Prévu pour être mis en service fin 2023, le parc comprendra 62 éoliennes disposées en sept lignes de 3 à 14 éoliennes. Chaque éolienne mesurera 207 mètres, soit la hauteur de la Tour Montparnasse à Paris et ses 60 étages. Sans compter les 40 mètres de pieux de fondation enfoncés dans le sol. Un projet estimé à 2,5 milliards d’euros, que l’opérateur Ailes Marines – Iberdrola récupèrera en vendant le mégawatt d’électricité à 155 euros à l’Etat. Ce qui en fait « l’électricité la plus chère d’Europe », dénonce l’association Gardez les Caps, opposée au parc éolien.
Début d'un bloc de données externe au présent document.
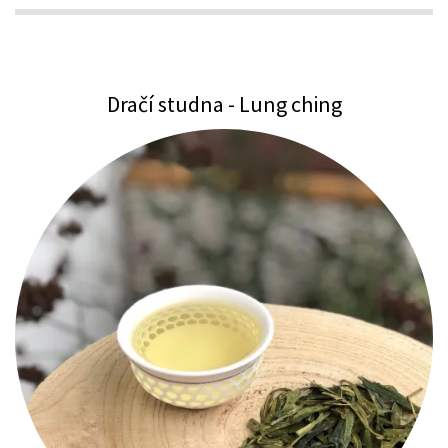
Dračí studna - Lung ching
L’association pointe du doigt la différence entre le prix du mégawatt du projet éolien de Dunkerque et celui du projet éolien de Saint Brieuc : 155€ donc pour Saint-Brieuc, contre 44€ pour Dunkerque. Sans compter le démantèlement de la station de raccordement dans 40 ans, finalement à la charge de l’Etat, et donc des contribuables français. Avant la fin de son mandat, le gouvernement Hollande fera un dernier cadeau à Ailes Marines : à cinq jours de l’élection présidentielle, le gouvernement de François Hollande délivre à la société l’autorisation de construction et d’exploitation du parc éolien pour 40 ans. Cadeau renouvelé le 26 juillet 2019, quand la Commission européenne entérine l’aide de la France de 4,7 milliards d’euros à la société Ailes Marines.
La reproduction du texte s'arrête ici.